Bonnefon and co are seeking to find a way through this ethical dilemma by gauging public opinion. Their idea is that the public is much more likely to go along with a scenario that aligns with their own views.
So these guys posed these kinds of ethical dilemmas to several hundred workers on Amazon’s Mechanical Turk to find out what they thought. The participants were given scenarios in which one or more pedestrians could be saved if a car were to swerve into a barrier, killing its occupant or a pedestrian.
At the same time, the researchers varied some of the details such as the actual number of pedestrians that could be saved, whether the driver or an on-board computer made the decision to swerve and whether the participants were asked to imagine themselves as the occupant or an anonymous person.
The results are interesting, if predictable. In general, people are comfortable with the idea that self-driving vehicles should be programmed to minimize the death toll.
This utilitarian approach is certainly laudable but the participants were willing to go only so far. “[Participants] were not as confident that autonomous vehicles would be programmed that way in reality—and for a good reason: they actually wished others to cruise in utilitarian autonomous vehicles, more than they wanted to buy utilitarian autonomous vehicles themselves, ” conclude Bonnefon and co.
And therein lies the paradox. People are in favor of cars that sacrifice the occupant to save other lives—as long they don’t have to drive one themselves.
Bonnefon and co are quick to point out that their work represents the first few steps into what is likely to be a fiendishly complex moral maze.
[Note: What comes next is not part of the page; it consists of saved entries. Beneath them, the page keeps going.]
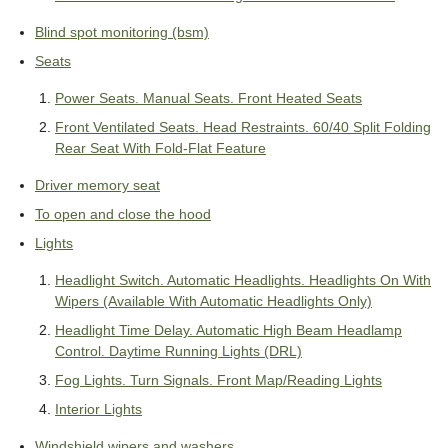
Blind spot monitoring (bsm)
Seats
Power Seats. Manual Seats. Front Heated Seats
Front Ventilated Seats. Head Restraints. 60/40 Split Folding
Rear Seat With Fold-Flat Feature
Driver memory seat
To open and close the hood
Lights
Headlight Switch. Automatic Headlights. Headlights On With
Wipers (Available With Automatic Headlights Only)
Headlight Time Delay. Automatic High Beam Headlamp
Control. Daytime Running Lights (DRL)
Fog Lights. Turn Signals. Front Map/Reading Lights
Interior Lights
Windshield wipers and washers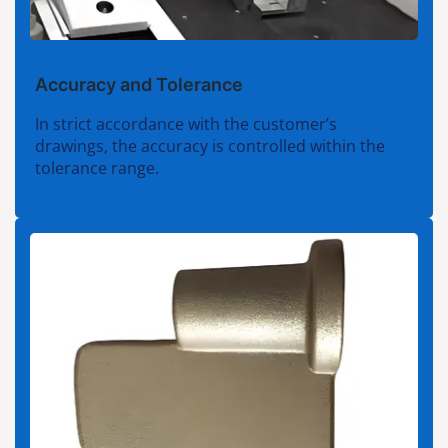
Accuracy and Tolerance
In strict accordance with the customer’s
drawings, the accuracy is controlled within the
tolerance range.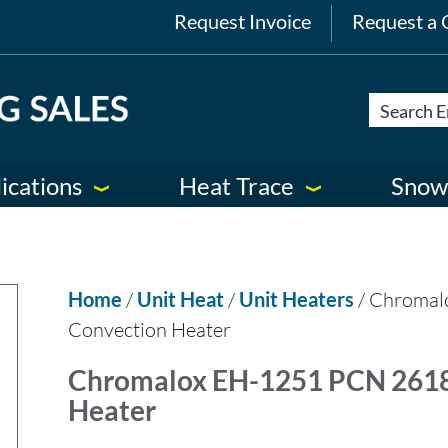
Request Invoice
Request a 
ications
Heat Trace
Snow
Home
/
Unit Heat
/
Unit Heaters
/ Chromal
Convection Heater
Chromalox EH-1251 PCN 26186
Heater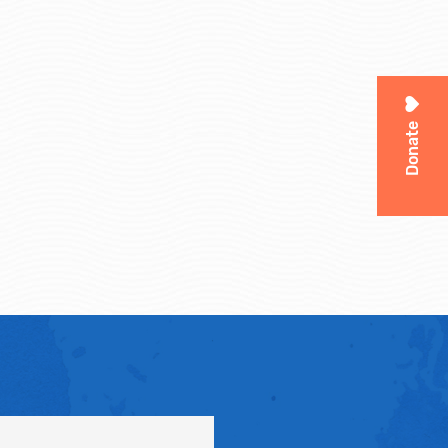
Donate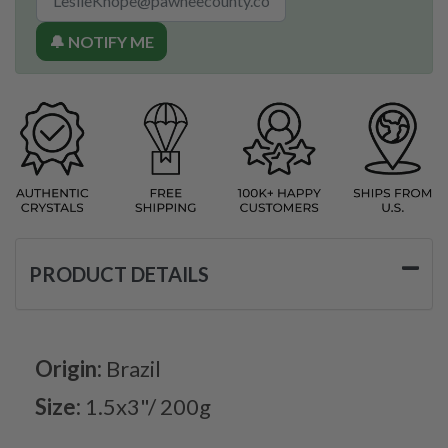
🔔 NOTIFY ME
PRODUCT DETAILS
Origin:
Brazil
Size:
1.5x3"/ 200g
Other issues that will need to be factored into future thinking are the nature of uncertainty and the assignment of blame.
Bonnefon and co say these issues raise many important questions: “Is it acceptable for an autonomous vehicle to avoid a motorcycle by swerving into a wall, considering that the probability of survival is greater for the passenger of the car, than for the rider of the motorcycle? Should different decisions be made when children are on board, since they both have a longer time ahead of them than adults, and had less agency in being in the car in the first place? If a manufacturer offers different versions of its moral algorithm, and a buyer knowingly chose one of them, is the buyer to blame for the harmful consequences of the algorithm’s decisions?”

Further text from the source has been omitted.